Pharmacokinetic data
- Bioavailability: Unknown (due to poor aqueous solubility; but modafinil is 40–65% based on urinary excretion)
- Protein binding: Unknown (but for modafinil is moderate, primarily to albumin)
- Metabolism: Liver, including CYP3A4 and other enzymes (hydrolytic amidation, sulfoxidation, aromatic ring hydroxylation, and glucuronide conjugation)
- Metabolites: • Armodafinil acid • Modafinil sulfone
- Onset of action: 1.5–6.5 h (range 0.5–11 h) (peak)
- Elimination half-life: 10–17 hours
- Duration of action: Up to 13.5 hours
- Excretion: Unknown (but modafinil is excreted 80% in urine and 1.0% in feces)

Identifiers
- IUPAC name (–)-2-[(R)-(diphenylmethyl)sulfinyl]acetamide;
- CAS Number: 112111-43-0;
- PubChem CID: 9690109;
- IUPHAR/BPS: 7555;
- DrugBank: DB06413;
- ChemSpider: 7962943;
- UNII: V63XWA605I;
- KEGG: D03215;
- ChEBI: CHEBI:77590;
- ChEMBL: ChEMBL1201192;
- CompTox Dashboard (EPA): DTXSID90920667 ;
- ECHA InfoCard: 100.207.833

Chemical and physical data
- Formula: C_{15}H_{15}NO_{2}S
- Molar mass: 273.35 g·mol^{−1}
- 3D model (JSmol): Interactive image;
- SMILES C1=CC=C(C=C1)C(C2=CC=CC=C2)[S@](=O)CC(=O)N;
- InChI InChI=1S/C15H15NO2S/c16-14(17)11-19(18)15(12-7-3-1-4-8-12)13-9-5-2-6-10-13/h1-10,15H,11H2,(H2,16,17)/t19-/m1/s1; Key:YFGHCGITMMYXAQ-LJQANCHMSA-N;

= Armodafinil =

Wakefulness-promoting medication

Armodafinil, sold under the brand name Nuvigil, is a wakefulness-promoting medication that is used to treat excessive daytime sleepiness associated with obstructive sleep apnea, narcolepsy, and shift work disorder. It is also used off-label for certain other indications. The drug is taken by mouth.

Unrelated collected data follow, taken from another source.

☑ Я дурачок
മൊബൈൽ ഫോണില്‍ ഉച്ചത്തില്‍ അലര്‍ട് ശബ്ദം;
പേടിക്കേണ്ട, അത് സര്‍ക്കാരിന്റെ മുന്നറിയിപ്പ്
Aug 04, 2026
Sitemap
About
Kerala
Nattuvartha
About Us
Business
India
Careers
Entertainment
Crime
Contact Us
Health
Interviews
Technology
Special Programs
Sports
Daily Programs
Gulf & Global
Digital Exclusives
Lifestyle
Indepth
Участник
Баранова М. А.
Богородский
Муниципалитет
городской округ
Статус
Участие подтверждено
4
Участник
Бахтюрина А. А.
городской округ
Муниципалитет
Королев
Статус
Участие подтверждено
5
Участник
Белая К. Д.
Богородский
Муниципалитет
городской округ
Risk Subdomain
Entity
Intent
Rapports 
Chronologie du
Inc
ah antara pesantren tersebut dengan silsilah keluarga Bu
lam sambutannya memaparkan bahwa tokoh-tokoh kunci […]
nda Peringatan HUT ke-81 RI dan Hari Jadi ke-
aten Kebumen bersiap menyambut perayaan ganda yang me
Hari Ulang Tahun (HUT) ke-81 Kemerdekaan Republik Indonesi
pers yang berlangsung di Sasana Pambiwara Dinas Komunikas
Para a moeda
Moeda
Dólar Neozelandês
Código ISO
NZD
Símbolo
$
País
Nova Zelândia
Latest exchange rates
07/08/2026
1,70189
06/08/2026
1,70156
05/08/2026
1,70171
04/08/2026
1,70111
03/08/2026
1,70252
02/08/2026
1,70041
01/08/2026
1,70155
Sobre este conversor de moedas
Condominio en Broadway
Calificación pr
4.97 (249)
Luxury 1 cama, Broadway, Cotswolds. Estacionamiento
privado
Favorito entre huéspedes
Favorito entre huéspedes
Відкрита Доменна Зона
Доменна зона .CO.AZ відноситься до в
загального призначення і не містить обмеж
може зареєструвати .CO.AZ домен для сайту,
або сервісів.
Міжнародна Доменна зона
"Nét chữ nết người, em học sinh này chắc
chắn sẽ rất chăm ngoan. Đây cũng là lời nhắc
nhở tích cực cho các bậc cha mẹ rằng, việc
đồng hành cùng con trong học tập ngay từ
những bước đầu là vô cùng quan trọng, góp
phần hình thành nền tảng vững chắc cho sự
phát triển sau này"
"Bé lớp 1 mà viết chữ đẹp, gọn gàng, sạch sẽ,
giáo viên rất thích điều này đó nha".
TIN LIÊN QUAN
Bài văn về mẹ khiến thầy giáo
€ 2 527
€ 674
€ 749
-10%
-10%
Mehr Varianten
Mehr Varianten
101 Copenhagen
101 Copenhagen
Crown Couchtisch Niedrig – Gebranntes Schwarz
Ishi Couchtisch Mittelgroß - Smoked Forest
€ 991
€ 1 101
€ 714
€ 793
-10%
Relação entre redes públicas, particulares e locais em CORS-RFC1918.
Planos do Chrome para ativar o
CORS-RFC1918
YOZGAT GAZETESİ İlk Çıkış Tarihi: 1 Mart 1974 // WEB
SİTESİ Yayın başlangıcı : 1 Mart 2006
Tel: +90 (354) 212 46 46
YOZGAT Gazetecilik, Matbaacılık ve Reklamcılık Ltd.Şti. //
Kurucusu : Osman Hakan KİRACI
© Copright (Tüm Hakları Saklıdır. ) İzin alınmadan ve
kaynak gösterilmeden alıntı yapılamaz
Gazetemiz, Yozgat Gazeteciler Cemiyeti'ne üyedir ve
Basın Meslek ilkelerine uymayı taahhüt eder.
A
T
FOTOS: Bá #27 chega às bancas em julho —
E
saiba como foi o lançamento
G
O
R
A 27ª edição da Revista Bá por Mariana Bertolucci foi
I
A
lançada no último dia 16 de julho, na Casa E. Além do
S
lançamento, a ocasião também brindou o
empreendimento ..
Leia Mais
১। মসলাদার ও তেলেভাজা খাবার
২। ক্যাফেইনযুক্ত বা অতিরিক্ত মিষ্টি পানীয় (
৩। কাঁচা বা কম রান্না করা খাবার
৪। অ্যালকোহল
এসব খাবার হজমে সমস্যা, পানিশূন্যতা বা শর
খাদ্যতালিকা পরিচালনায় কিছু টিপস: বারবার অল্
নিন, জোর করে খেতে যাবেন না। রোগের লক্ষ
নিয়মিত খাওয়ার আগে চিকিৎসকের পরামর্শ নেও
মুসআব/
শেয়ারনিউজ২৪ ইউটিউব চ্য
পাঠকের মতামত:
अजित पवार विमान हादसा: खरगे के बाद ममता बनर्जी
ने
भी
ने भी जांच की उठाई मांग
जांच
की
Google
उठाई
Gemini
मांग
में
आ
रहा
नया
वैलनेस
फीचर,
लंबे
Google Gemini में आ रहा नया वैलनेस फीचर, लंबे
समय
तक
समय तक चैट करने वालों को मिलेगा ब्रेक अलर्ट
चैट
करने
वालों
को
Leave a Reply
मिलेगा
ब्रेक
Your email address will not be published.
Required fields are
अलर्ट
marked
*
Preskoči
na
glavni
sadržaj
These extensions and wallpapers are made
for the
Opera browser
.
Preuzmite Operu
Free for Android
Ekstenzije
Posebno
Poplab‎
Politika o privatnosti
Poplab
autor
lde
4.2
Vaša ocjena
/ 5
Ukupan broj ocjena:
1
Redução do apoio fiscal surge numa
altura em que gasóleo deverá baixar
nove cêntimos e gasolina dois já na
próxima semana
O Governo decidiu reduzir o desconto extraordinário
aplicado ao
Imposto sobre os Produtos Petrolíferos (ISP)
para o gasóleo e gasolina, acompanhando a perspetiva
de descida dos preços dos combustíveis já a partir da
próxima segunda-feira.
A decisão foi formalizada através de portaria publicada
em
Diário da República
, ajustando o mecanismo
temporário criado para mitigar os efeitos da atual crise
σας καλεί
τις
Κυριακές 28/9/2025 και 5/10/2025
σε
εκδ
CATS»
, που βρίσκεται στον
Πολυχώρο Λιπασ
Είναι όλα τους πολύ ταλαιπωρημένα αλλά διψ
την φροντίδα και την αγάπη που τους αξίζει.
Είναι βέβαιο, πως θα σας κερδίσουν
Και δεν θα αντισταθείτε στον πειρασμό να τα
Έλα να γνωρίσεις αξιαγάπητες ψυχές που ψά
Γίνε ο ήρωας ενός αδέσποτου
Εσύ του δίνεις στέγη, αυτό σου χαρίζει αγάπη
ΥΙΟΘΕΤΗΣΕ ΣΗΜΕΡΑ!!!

Side effects of armodafinil include headache, nausea, dizziness, and insomnia. Armodafinil acts as a selective atypical dopamine reuptake inhibitor (DRI) and hence as an indirect dopamine receptor agonist. Nonetheless, other mechanisms might also be involved in its effects. Chemically, armodafinil is the enantiopure (R)-(–)-enantiomer of the racemic mixture modafinil (brand name Provigil). Both enantiomers of modafinil are active as DRIs and wakefulness-promoting agents, but armodafinil is more potent and has a much longer half-life and duration.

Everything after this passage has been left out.